• What to produce: Lines holding the string "regional" are the ones to copy; find them all in the data.

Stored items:
------------

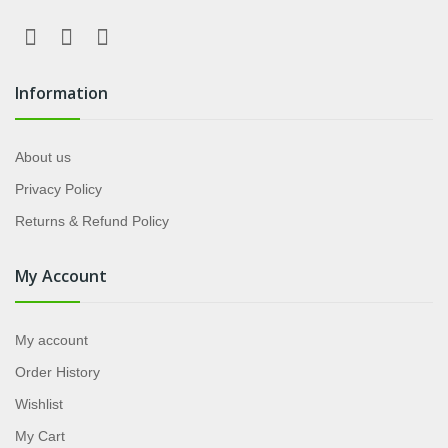
Information
About us
Privacy Policy
Returns & Refund Policy
My Account
My account
Order History
Wishlist
My Cart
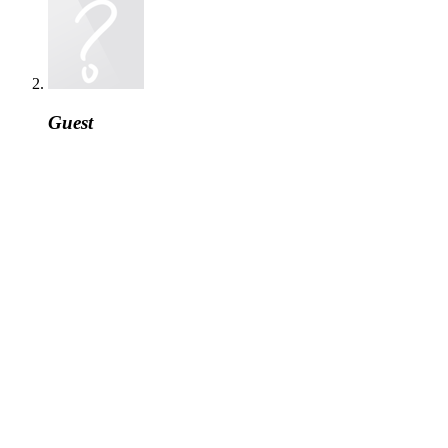
Guest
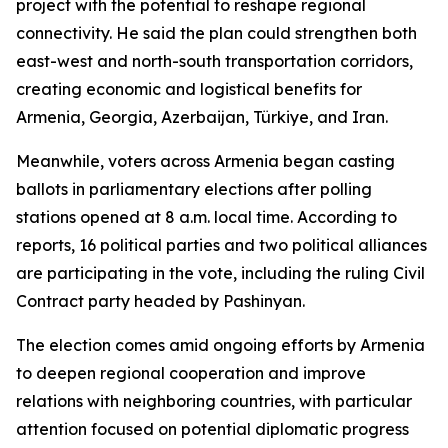
project with the potential to reshape regional
connectivity. He said the plan could strengthen both
east-west and north-south transportation corridors,
creating economic and logistical benefits for
Armenia, Georgia, Azerbaijan, Türkiye, and Iran.
Meanwhile, voters across Armenia began casting
ballots in parliamentary elections after polling
stations opened at 8 a.m. local time. According to
reports, 16 political parties and two political alliances
are participating in the vote, including the ruling Civil
Contract party headed by Pashinyan.
The election comes amid ongoing efforts by Armenia
to deepen regional cooperation and improve
relations with neighboring countries, with particular
attention focused on potential diplomatic progress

------------

• Answer section:
project with the potential to reshape regional
to deepen regional cooperation and improve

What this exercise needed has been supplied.